Other ways of describing Scripture’s truthfulness
While inerrancy is a helpful term to many, for other Christians—who are just as committed to the authority and inspiration of Scripture—inerrancy has been linked with certain interpretations of Scripture and used as a litmus test for orthodoxy. Unfortunately, battle lines have been drawn, and because of the baggage the term “inerrancy” carries, many people prefer to find other ways to describe their commitment to Scripture’s trustworthiness.
The Lausanne Covenant, which predated The Chicago Statement by four years, uses the phrase “without error” but does not go on to make stronger claims about science:
We affirm the divine inspiration, truthfulness and authority of both Old and New Testament Scriptures in their entirety as the only written word of God, without error in all that it affirms, and the only infallible rule of faith and practice.
Fuller Theological Seminary was at a center of controversy in the 1970s when it removed “inerrancy” from its statement on Scripture. The Fuller statement of faith now reads:
Scripture is an essential part and trustworthy record of this divine self-disclosure. All the books of the Old and New Testaments, given by divine inspiration, are the written word of God, the only infallible rule of faith and practice. They are to be interpreted according to their context and purpose and in reverent obedience to the Lord who speaks through them in living power.
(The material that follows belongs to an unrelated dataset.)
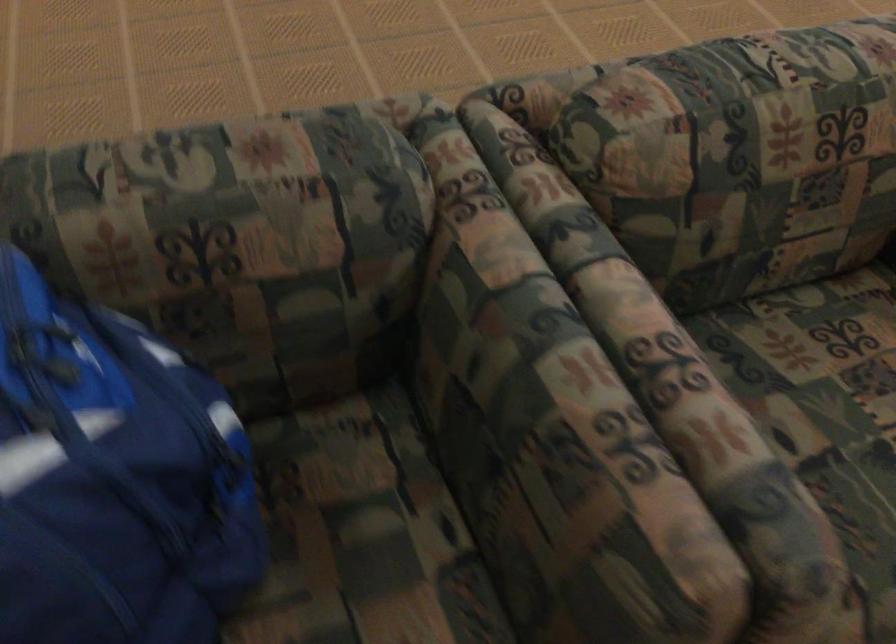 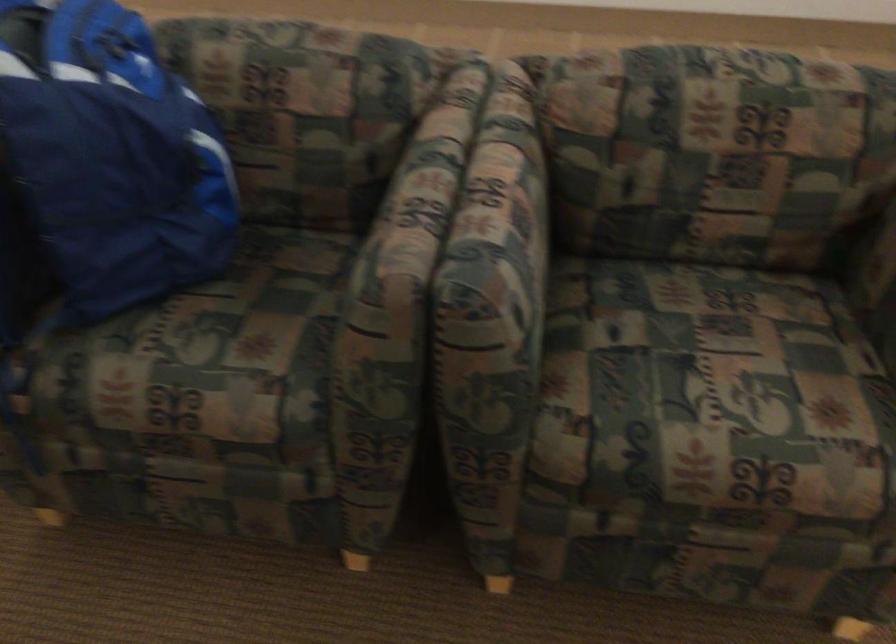 The point at [701,360] is marked in the first image. Where is the corresponding point in the second image?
Because these labels are understood in so many different ways, Christians sometimes have more in common theologically with those who use different labels for biblical authority, than they do with some who use the same label.
Many people who are committed to these descriptions of Scripture hold to the same interpretations as those who use “inerrant.”
Does BioLogos affirm inerrancy?
In our desire to remain as inclusive as possible, within the bounds of orthodoxy, BioLogos does not take a position on whether Christians should or should not use the term “inerrant” to describe the Bible.
This topic is often highly charged. We urge people on both sides to begin with the presumption of goodwill in the people on the other side. Just because someone holds to inerrancy does not mean they have a wooden, unsophisticated interpretation of Scripture. And just because someone does not choose to identify as an inerrantist does not mean they have compromised on the integrity and trustworthiness of Scripture. We aim to provide resources and host conversation for those interested in exploring this important topic further.
BioLogos strongly affirms that the Bible is the inspired and authoritative word of God. As followers of Jesus we order our lives by God’s word and seek to be transformed by the renewing of our minds. This is only possible if we are regularly reading, hearing, and meditating on God’s word.